Monday, January 18, 2021

Entertainment Is Its Own World

The only factor which moderated the laughter in Planterson's was the number of diners inside. The first floor had never been empty since Planterson started offering food, drinks, and entertainment for the businessmen who came to deal with him or meet one another on neutral ground, an innovation being adopted by more than one property owner with an eye for trends, but it was not often full. A merchant here and a guard there at different tables made up the few witnesses to the finest performance any of them had ever seen.
Planterson allowed not only musicians and reciters of poetry to take the floor but also jugglers, acrobats, dancers, and practitioners of public legerdemain who, feeling the intensifying competition in the entertainment industry keenly, had been doing more and more to spice up their acts.

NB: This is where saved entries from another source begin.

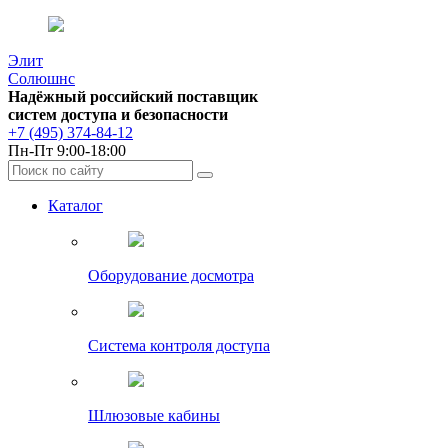
Элит
Солюшнс
Надёжный российский поставщик
систем доступа и безопасности
+7 (495) 374-84-12
Пн-Пт 9:00-18:00
Каталог
Оборудование досмотра
Система контроля доступа
Шлюзовые кабины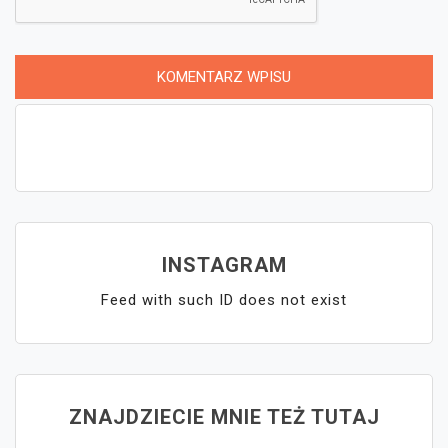
INSTAGRAM
Feed with such ID does not exist
ZNAJDZIECIE MNIE TEŻ TUTAJ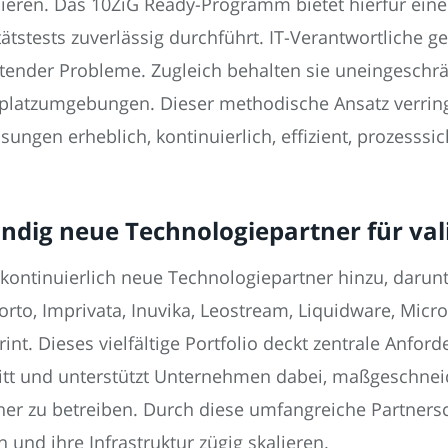
en. Das 10ZiG Ready-Programm bietet hierfür einen k
ätstests zuverlässig durchführt. IT-Verantwortliche g
ender Probleme. Zugleich behalten sie uneingeschrän
itsplatzumgebungen. Dieser methodische Ansatz verri
ungen erheblich, kontinuierlich, effizient, prozesssic
ndig neue Technologiepartner für va
ntinuierlich neue Technologiepartner hinzu, darunt
o, Imprivata, Inuvika, Leostream, Liquidware, Micro
rint. Dieses vielfältige Portfolio deckt zentrale Anf
ritt und unterstützt Unternehmen dabei, maßgeschnei
cher zu betreiben. Durch diese umfangreiche Partners
nd ihre Infrastruktur zügig skalieren.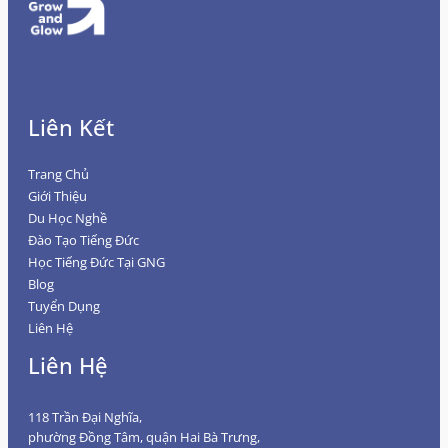
Liên Kết
Trang Chủ
Giới Thiệu
Du Học Nghề
Đào Tạo Tiếng Đức
Học Tiếng Đức Tại GNG
Blog
Tuyển Dụng
Liên Hệ
Liên Hệ
118 Trần Đại Nghĩa,
phường Đồng Tâm, quận Hai Bà Trưng,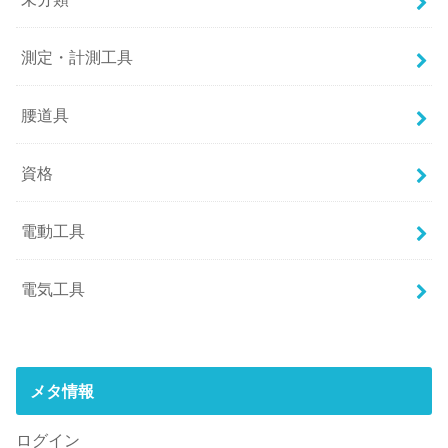
測定・計測工具
腰道具
資格
電動工具
電気工具
メタ情報
ログイン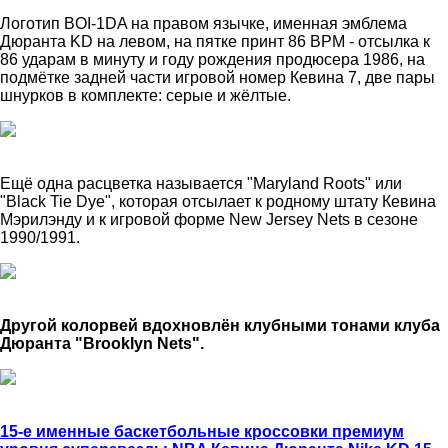
Логотип BOI-1DA на правом язычке, именная эмблема
Дюранта KD на левом, на пятке принт 86 BPM - отсылка к
86 ударам в минуту и году рождения продюсера 1986, на
подмётке задней части игровой номер Кевина 7, две пары
шнурков в комплекте: серые и жёлтые.
Ещё одна расцветка называется "Maryland Roots" или
"Black Tie Dye", которая отсылает к родному штату Кевина
Мэрилэнду и к игровой форме New Jersey Nets в сезоне
1990/1991.
Другой колорвей вдохновлён клубными тонами клуба
Дюранта "Brooklyn Nets".
15-е именные баскетбольные кроссовки премиум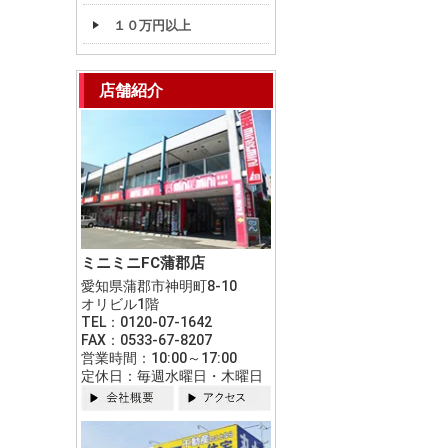
１０万円以上
店舗紹介
ミニミニFC蒲郡店
愛知県蒲郡市神明町8-10
オリビル1階
TEL：0120-07-1642
FAX：0533-67-8207
営業時間：10:00～17:00
定休日：毎週水曜日・木曜日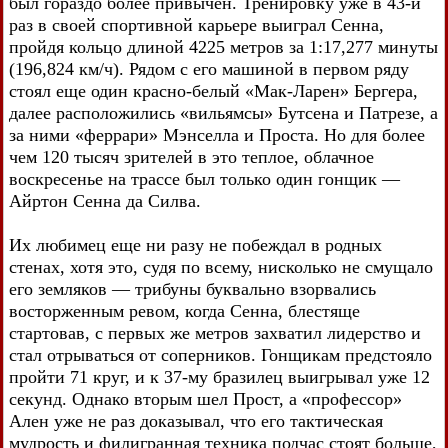
был гораздо более привычен. Тренировку уже в 43-й
раз в своей спортивной карьере выиграл Сенна,
пройдя кольцо длиной 4225 метров за 1:17,277 минуты
(196,824 км/ч). Рядом с его машиной в первом ряду
стоял еще один красно-белый «Мак-Ларен» Бергера,
далее расположились «вильямсы» Бутсена и Патрезе, а
за ними «феррари» Мэнселла и Проста. Но для более
чем 120 тысяч зрителей в это теплое, облачное
воскресенье на трассе был только один гонщик —
Айртон Сенна да Силва.
Их любимец еще ни разу не побеждал в родных
стенах, хотя это, судя по всему, нисколько не смущало
его земляков — трибуны буквально взорвались
восторженным ревом, когда Сенна, блестяще
стартовав, с первых же метров захватил лидерство и
стал отрываться от соперников. Гонщикам предстояло
пройти 71 круг, и к 37-му бразилец выигрывал уже 12
секунд. Однако вторым шел Прост, а «профессор»
Ален уже не раз доказывал, что его тактическая
мудрость и филигранная техника подчас стоят больше,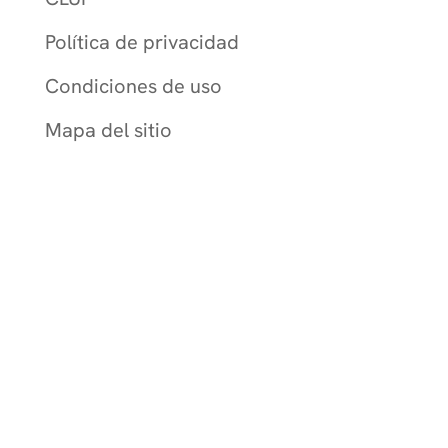
Política de privacidad
Condiciones de uso
Mapa del sitio
Constant Therapy Health no
proporciona servicios de rehabilitación
y no garantiza mejoras en la función
cerebral. Constant Therapy Health
proporciona herramientas para la
autoayuda y herramientas para que los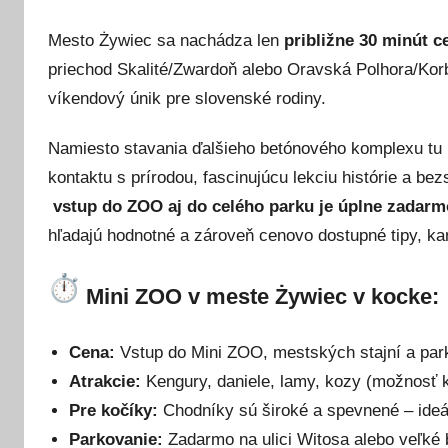
d
Mesto Żywiec sa nachádza len
približne 30 minút 
o
priechod Skalité/Zwardoň alebo Oravská Polhora/Korbi
n
1
víkendový únik pre slovenské rodiny.
6
m
Namiesto stavania ďalšieho betónového komplexu tu m
á
kontaktu s prírodou, fascinujúcu lekciu histórie a be
j
vstup do ZOO aj do celého parku je úplne zadarm
a
hľadajú hodnotné a zároveň cenovo dostupné tipy, ka
2
0
Mini ZOO v meste Żywiec v kocke:
2
6
Cena:
Vstup do Mini ZOO, mestských stajní a par
Atrakcie:
Kengury, daniele, lamy, kozy (možnosť 
Pre kočíky:
Chodníky sú široké a spevnené – ideá
Parkovanie:
Zadarmo na ulici Witosa alebo veľké b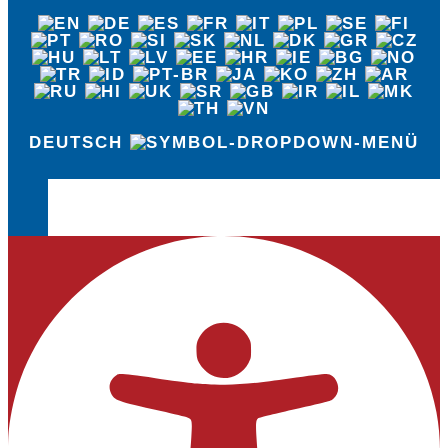
DEUTSCH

At the time a mercantile association junior member named Waxerson was juggling cheeses while telling humorous anecdotes in a dialect spoken far from Latemarket that readied the audience for mirth on its own.
No one there had ever enjoyed such a diverting spectacle, but the merriment was interrupted when a phantasmal woman appeared, embraced Waxerson, and disappeared, him along with her.
The laughter stopped. "What happened?" A patron, Glazerson by name, asked an older man sitting nearby for an explanation as if a few years gave the answer to every question there was.
"No need to concern yourself," the older man said. "He's been taken by a comedy valkyrie is all. To Valhalla. Seen it many a time."
"Oh . . . oh, really?"
"Yes sir. Not that it happens often. Not at all. But I've followed the career of every promising humorist I ever caught word of for, oh, six hundred years now and more. You get so these things don't surprise you so much."
"You mean . . . you're saying you're the immortal sage, Counter?"
"I don't recall saying so, but that's my name."
"Racing heavens! Wait till I tell everybody back home! So, what is the secret to immortality?"
Counter shrugged. "Don't remember. It's been six hundred years."
"Oh, yes, of course."
A caravan guard stood up and sang a song from his homeland so as not to allow the entertainment to die down for good. All agreed he was decent but was unlikely to summon a song valkyrie.